Complete tutorial: build a trustworthy RAG knowledge assistant
A full end-to-end tutorial for planning, building, testing, and improving a RAG system without pretending API keys or production infrastructure are already solved.
Prerequisites
- A small set of trusted documents
- Basic understanding of LLM prompts
- A model provider or local model plan
- A decision about cloud vs local deployment
Step-by-step tutorial
Step 1
Define the assistant's job
Start with a narrow use case. A RAG assistant should have a clear domain, allowed sources, target users, and a no-answer policy.
- Name the user group
- List accepted source types
- Write five questions it must answer
- Write five questions it must refuse or escalate
Step 2
Prepare the knowledge base
Collect authoritative documents, remove duplicates, record metadata, and decide how updates will be handled.

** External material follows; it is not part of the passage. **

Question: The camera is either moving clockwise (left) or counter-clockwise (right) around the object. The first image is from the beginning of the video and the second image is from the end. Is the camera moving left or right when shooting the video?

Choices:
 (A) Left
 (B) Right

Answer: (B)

- Keep source URLs or file IDs
- Add owner, date, type, language, and access metadata
- Remove obsolete copies
- Record source authority
Step 3
Parse and chunk documents
Convert documents into text while preserving useful structure. Chunk by section, page, heading, or semantic unit rather than blindly splitting every fixed number of characters.
- Inspect parsed text manually
- Preserve page numbers
- Try 500-1,200 token chunks
- Use overlap only when it helps continuity
Step 4
Create embeddings and index chunks
Use an embedding model to represent each chunk and store vectors with metadata in a vector database or platform knowledge base.
- Choose embedding model
- Store source metadata with each chunk
- Index a small corpus first
- Keep re-indexing reproducible
Step 5
Retrieve evidence
For each user question, retrieve candidate passages. Start simple, then compare vector search, keyword search, hybrid search, and reranking.

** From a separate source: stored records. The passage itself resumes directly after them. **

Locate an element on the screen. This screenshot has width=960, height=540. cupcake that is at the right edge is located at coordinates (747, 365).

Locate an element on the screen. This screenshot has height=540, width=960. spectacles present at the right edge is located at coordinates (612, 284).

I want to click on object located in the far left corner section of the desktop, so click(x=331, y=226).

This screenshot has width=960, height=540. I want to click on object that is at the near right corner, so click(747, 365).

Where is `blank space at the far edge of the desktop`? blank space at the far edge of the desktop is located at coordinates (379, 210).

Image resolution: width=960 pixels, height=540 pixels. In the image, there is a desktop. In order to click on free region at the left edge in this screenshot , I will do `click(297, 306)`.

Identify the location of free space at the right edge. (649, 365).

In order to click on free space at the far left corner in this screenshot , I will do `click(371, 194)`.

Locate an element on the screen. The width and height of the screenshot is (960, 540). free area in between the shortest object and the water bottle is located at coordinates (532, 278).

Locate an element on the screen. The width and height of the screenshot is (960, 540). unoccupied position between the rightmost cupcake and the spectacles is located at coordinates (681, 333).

- Inspect top retrieved chunks
- Test exact names and acronyms
- Add metadata filters
- Record missed-source failures
Step 6
Assemble the prompt
Pass retrieved context to the model with instructions that separate system rules from source text. Treat retrieved content as data, not as instructions.
- Require citations
- Tell the model to say when evidence is missing
- Limit context to relevant passages
- Protect against prompt injection
Step 7
Generate answers with citations
The user interface should expose answer text, source snippets, document titles, and page or section references where possible.
- Show source title
- Show passage preview
- Link to original document when allowed
- Avoid uncited factual claims
Step 8
Evaluate before launch
Create a small but representative test set. Score retrieval separately from generation so you know whether failures come from missing evidence or answer synthesis.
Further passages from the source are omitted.